「春告げ鳥」ともいわれるウグイス。「ホーホケキョ」とさえずる美声には春爛漫の趣がありますね。その姿も春らしい「うぐいす餅」のような明るい若草色かと思いきや、実はいたって地味。「梅にうぐいす」とはよくいいますが、梅や桜にやってきて、明るい緑色の姿を見せているのはメジロです。よく間違われるウグイスとメジロの違いとは?
■これはウグイス?それとも?
花札の「梅にうぐいす」の札には、紅梅の枝には背の緑色も鮮やかな小鳥がとまっています。そして、和菓子の「うぐいす餅」は青黄な粉をまとった緑色、「うぐいす餡」も青豌豆を使ったきれいな緑色の餡です。こうなるとウグイスは明るい緑色の鳥だと思えてきますね。

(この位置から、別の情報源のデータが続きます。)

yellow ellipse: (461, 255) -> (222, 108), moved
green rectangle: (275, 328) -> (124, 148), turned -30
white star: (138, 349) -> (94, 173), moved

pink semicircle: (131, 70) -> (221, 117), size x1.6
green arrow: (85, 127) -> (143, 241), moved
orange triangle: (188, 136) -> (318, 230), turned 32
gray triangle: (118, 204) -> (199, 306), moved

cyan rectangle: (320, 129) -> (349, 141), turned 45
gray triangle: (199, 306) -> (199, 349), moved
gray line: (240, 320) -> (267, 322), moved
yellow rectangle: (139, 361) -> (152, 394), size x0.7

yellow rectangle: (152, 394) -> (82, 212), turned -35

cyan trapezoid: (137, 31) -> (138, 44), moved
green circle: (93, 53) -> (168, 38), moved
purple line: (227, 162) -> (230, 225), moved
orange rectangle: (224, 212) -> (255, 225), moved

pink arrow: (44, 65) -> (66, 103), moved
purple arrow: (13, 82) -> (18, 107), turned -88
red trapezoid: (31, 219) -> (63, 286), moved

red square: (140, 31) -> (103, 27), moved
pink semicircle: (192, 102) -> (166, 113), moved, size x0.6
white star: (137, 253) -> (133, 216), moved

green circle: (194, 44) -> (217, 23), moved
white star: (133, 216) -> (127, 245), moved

でも、実際は緑色というより少し灰色がかった渋い色をしています。
実際に梅や桜の花が咲き、その枝をちょんちょんと飛び回る明るい緑色のかわいい鳥をよく見るとメジロです。どこで入れ違ってしまったのでしょうか?
■ウグイスとメジロの見た目チェック
では、実際のウグイスとはどんな姿をしているのでしょう。
色の違いは前述の通りで、ウグイスのオスの体長は約15cm、メスはやや小さく13cm位でやや細身。メジロは、体長は10〜12㎝くらいで、ふっくらとした姿をしています。

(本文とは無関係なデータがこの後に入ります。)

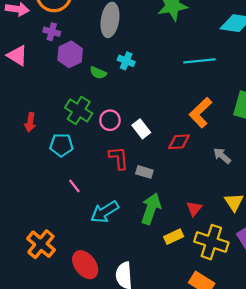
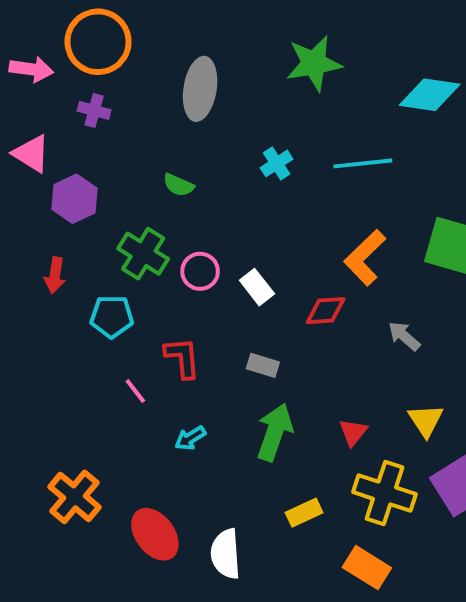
purple hexagon: (70, 54) -> (74, 199), moved
cyan cross: (126, 61) -> (277, 163), moved, turned 35
red L-shape: (119, 158) -> (182, 358), moved
cyan arrow: (105, 212) -> (190, 438), size x0.6
yellow rectangle: (174, 237) -> (304, 513), moved

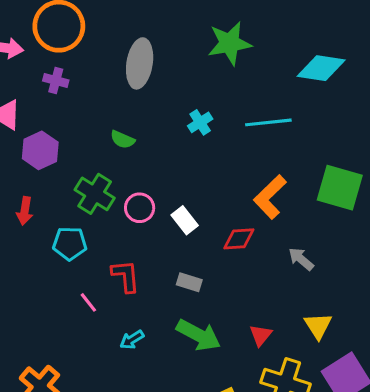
green arrow: (275, 432) -> (199, 335), turned 99

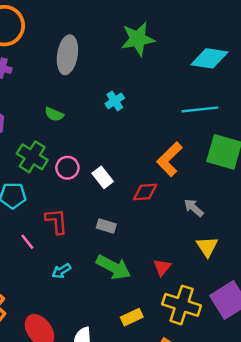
cyan line: (268, 122) -> (200, 109), moved
yellow triangle: (318, 326) -> (207, 247), moved

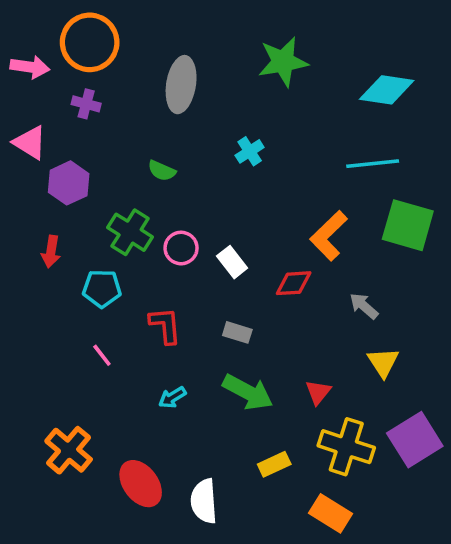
pink line: (27, 242) -> (102, 355), moved

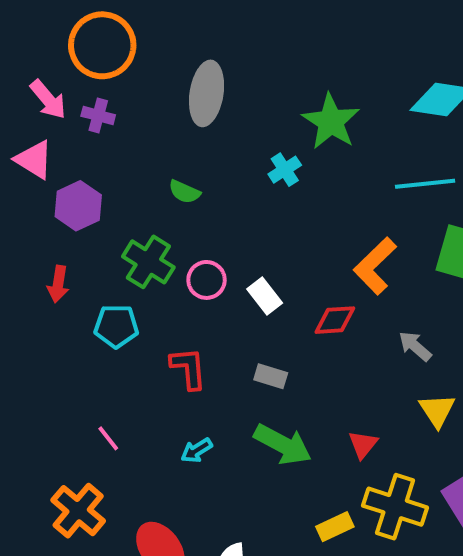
green star: (283, 62) -> (331, 122), moved, turned -30
pink arrow: (30, 67) -> (48, 99), moved, turned 42
pink line: (102, 355) -> (108, 438), moved
yellow rectangle: (274, 464) -> (335, 527), moved

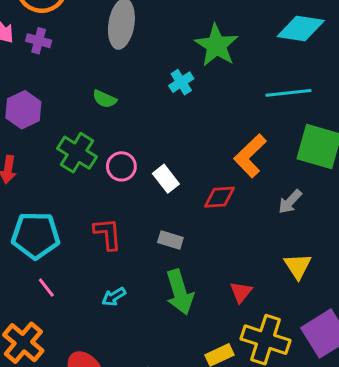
cyan pentagon: (116, 326) -> (36, 235), moved, size x1.4
gray arrow: (415, 346) -> (290, 202), moved, turned -88
green arrow: (283, 444) -> (180, 292), turned 45

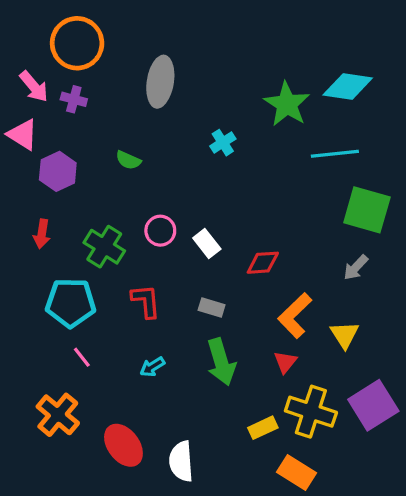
green star: (216, 45) -> (287, 104), moved
green semicircle: (105, 99) -> (128, 160), moved
green cross: (77, 153) -> (104, 247), moved
orange L-shape: (250, 156) -> (295, 316), moved
gray arrow: (290, 202) -> (356, 267), moved

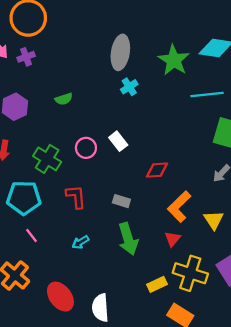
gray ellipse: (160, 82) -> (120, 52), moved
purple cross: (74, 99) -> (26, 57), turned -35
green semicircle: (128, 160) -> (64, 99), turned -42
white rectangle: (207, 243) -> (118, 141), moved

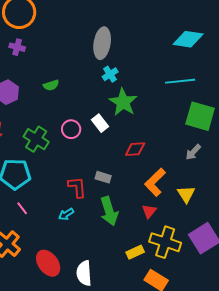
purple cross: (26, 57) -> (17, 47), turned 35
green star: (174, 60) -> (123, 102), moved
red L-shape: (76, 197) -> (77, 187), moved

そして、ウグイスの目の上には、眉班と呼ばれる眉毛のような白い模様が入っています。
メジロはその名の通り、目の周りに真っ白な縁取りがあります。
見ればはっきり違いが分かります。
■ウグイスとメジロのさえずりチェック
ウグイスといえば「ホーホケキョ」。透明でよく響く美声です。これは繁殖期のオスだけの「さえずり」といわれます。メスへの求愛や縄張りを示すために鳴くといわれています。春先は人里で鳴いていますが、その後は巣作りのために山の方へと移動していきます。巣作りの季節、「ケキョケキョケキョ......」という鳴き声は「鶯の谷渡」と呼ばれ警戒の意味があるといわれています。繁殖期が終わった秋冬の季節には「チャッ チャッ」という鳴き声を出しています。
このようにさえずりはよく聞かれるのに、姿を見せることはあまりありません。高らかなさえずりに反してウグイスは警戒心が強いといわれています。
これに反し、メジロは、春先になるとよく見かけられるようになり、「チーチー」「ピーピー」などとさえずります。
■ウグイスとメジロの食事チェック
ウグイスもメジロも雑食性の野鳥ですが、食べ物の好みに違いがあります。
ウグイスは警戒心が強いので、身を隠せる藪などの場所を好み、昆虫などの虫を主な餌としています。
メジロは甘い物が好きで、果物や花の蜜などが好み。くちばしも細くとがって、花の蜜を吸いやすい形をしています。早春では梅や椿の花にやってくるのでその姿がよく見られるというわけです。
■「梅にうぐいす」の本当の意味
本当によく見られるのは「梅にメジロ」ですが、「梅にうぐいす」といわれるようになったのは、「梅」は春一番に咲きはじめ、「ウグイス」は春の訪れ告げる「春告鳥」ともいわれて、共に親しまれたからでしょう。「梅にうぐいす」は「取り合わせがよい二つのもの、美しく調和するもの」の例えとして使われます。春を待ちわびる日本人の理想のイメージから生まれた取り合わせなのです。
■メジロにまつわる「目白押し」
「梅に来ているのはメジロなのに......」となんとなく無視されてしまった感のあるメジロですが、ちゃんとメジロが登場する慣用句もあります。それが「目白押し」。メジロは複数で行動することが多く、枝に身を寄せ合ってとまる習性があります。そのギュッとくっつきあった様子から、大勢の人が集まってひしめいている様子や、物事が集中してあることを「目白押し」といいます。
また、余談ですが「メグロ」という小鳥もいます。大きさはメジロと同じくらいで、背から尾にかけては緑色で、胸から腹は黄色です。目の周りにはメジロのような白いリングがありますが、その周りに三角形をした黒色斑があります。小笠原諸島の固有種でここにだけ生息しており世界でも珍しい鳥ですが、近い将来野生での絶滅の危険性が高いとされています。